[Extracted page text data]
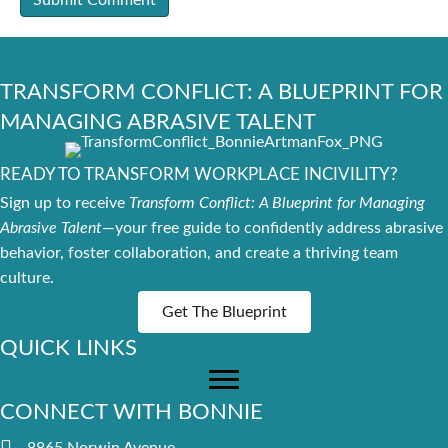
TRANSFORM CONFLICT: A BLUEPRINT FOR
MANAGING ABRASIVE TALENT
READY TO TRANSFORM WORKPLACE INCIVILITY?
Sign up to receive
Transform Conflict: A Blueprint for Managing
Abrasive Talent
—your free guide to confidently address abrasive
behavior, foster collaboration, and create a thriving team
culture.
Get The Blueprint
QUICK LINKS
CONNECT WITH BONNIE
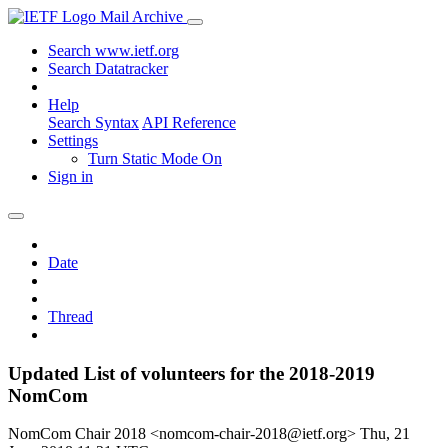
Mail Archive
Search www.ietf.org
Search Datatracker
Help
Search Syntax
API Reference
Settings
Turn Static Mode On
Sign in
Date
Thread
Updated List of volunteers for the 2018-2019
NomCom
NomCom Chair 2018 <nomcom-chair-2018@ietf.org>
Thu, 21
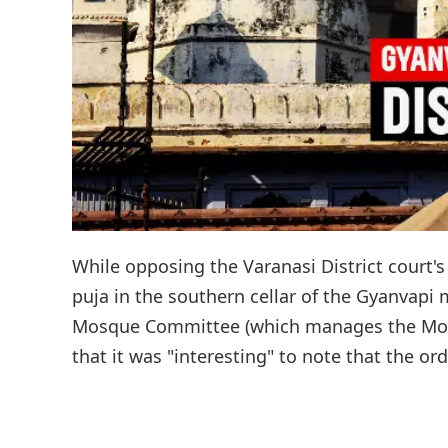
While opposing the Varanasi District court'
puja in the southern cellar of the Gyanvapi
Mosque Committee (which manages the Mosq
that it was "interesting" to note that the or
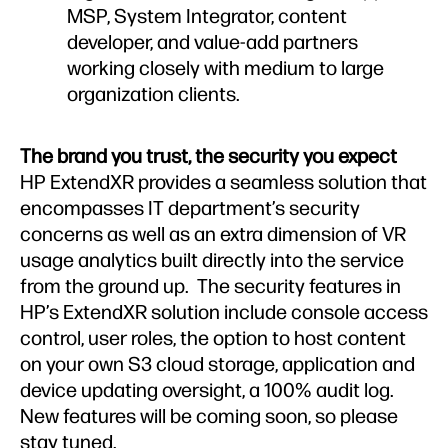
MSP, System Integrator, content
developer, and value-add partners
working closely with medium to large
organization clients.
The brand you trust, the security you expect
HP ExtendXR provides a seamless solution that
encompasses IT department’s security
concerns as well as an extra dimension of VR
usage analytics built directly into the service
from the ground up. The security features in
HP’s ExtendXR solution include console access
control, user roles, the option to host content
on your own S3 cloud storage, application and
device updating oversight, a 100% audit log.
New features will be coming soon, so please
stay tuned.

...

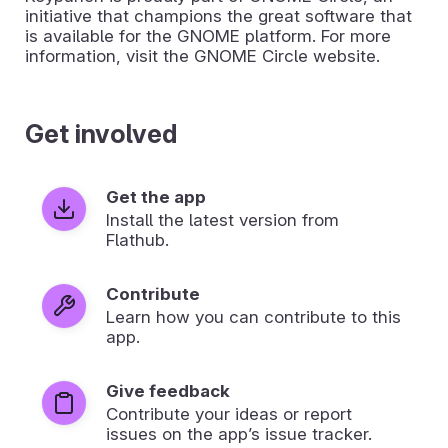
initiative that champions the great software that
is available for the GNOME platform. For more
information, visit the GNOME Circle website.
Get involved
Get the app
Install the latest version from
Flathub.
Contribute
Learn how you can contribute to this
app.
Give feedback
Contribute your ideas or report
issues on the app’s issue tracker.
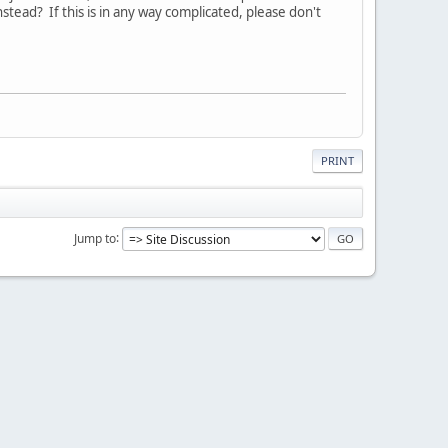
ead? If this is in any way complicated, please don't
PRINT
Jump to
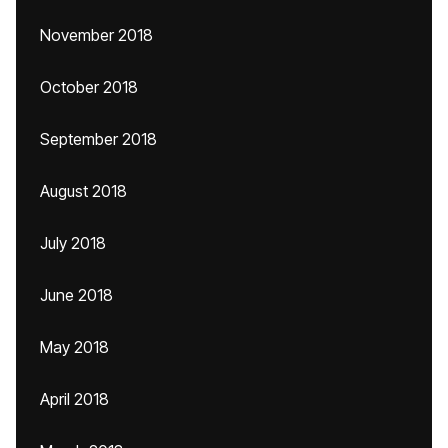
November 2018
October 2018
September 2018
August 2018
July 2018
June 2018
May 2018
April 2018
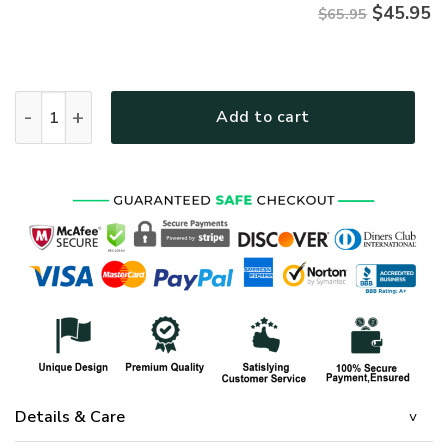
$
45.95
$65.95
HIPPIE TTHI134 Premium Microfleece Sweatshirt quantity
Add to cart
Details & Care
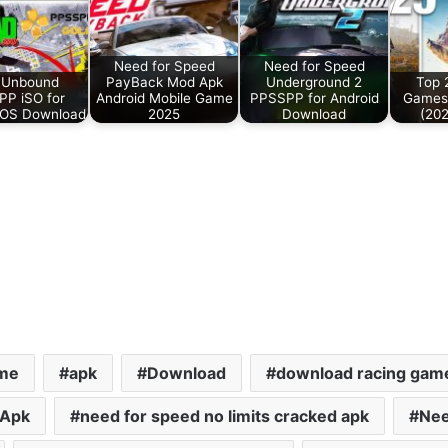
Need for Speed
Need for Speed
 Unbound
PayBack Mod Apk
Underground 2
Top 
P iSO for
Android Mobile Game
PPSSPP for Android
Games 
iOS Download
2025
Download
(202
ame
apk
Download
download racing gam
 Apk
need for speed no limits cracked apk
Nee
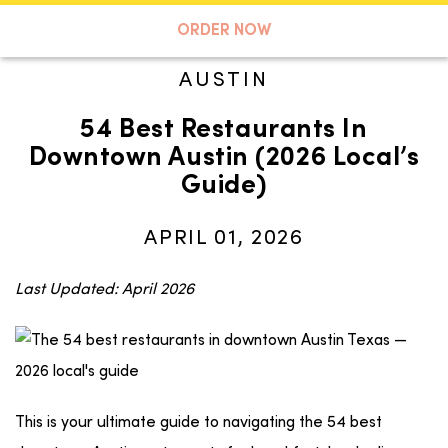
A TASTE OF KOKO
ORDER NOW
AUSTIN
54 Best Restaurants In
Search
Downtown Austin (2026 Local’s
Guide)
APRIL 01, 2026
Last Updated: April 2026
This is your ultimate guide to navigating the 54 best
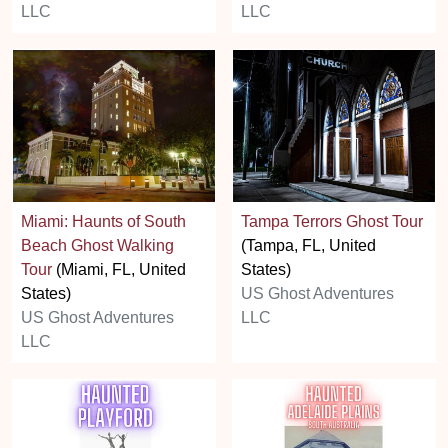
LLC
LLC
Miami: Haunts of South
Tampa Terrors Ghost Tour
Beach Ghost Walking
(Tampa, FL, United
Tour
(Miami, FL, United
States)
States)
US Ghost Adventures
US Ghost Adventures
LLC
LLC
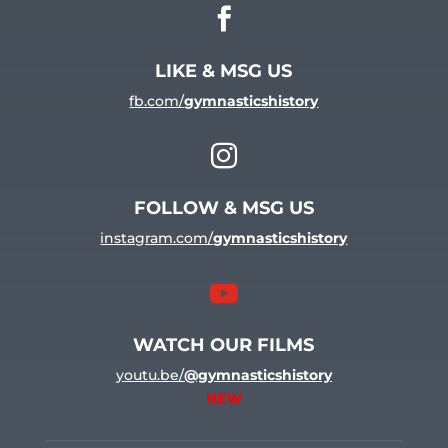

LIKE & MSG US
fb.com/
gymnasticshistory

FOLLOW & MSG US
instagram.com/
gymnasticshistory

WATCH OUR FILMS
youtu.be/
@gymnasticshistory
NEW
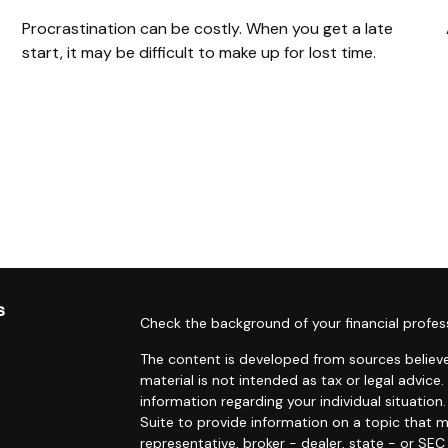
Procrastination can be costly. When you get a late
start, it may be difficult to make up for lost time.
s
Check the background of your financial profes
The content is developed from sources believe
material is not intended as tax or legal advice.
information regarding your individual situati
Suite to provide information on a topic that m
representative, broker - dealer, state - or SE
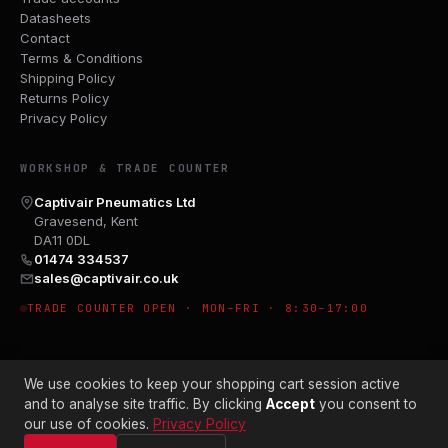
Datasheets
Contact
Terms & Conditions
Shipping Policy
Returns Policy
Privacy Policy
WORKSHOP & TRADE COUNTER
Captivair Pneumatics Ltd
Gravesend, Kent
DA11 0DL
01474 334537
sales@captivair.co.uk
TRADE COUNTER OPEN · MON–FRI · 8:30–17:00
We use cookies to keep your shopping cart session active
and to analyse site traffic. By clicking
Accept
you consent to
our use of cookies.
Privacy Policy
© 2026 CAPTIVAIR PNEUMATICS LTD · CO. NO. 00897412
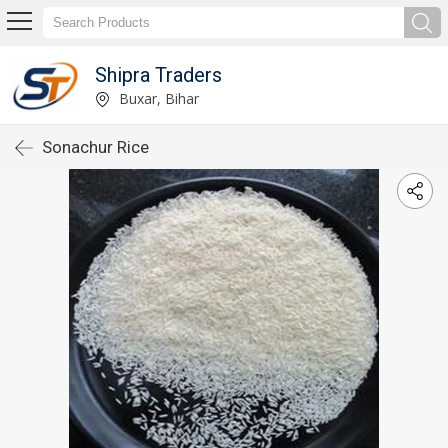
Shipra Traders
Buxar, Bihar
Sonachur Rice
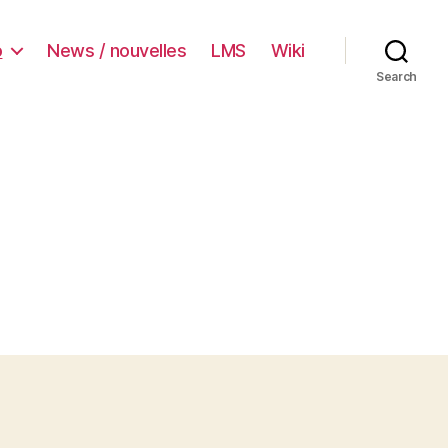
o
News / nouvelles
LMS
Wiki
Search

**Assignment**
Exactly the lines above from the one with "concerns as well as an extra dimension of VR" to the one with "stay tuned.", both included, are to be quoted; leave the rest out.

**Exercise solution**
concerns as well as an extra dimension of VR
usage analytics built directly into the service
from the ground up. The security features in
HP’s ExtendXR solution include console access
control, user roles, the option to host content
on your own S3 cloud storage, application and
device updating oversight, a 100% audit log.
New features will be coming soon, so please
stay tuned.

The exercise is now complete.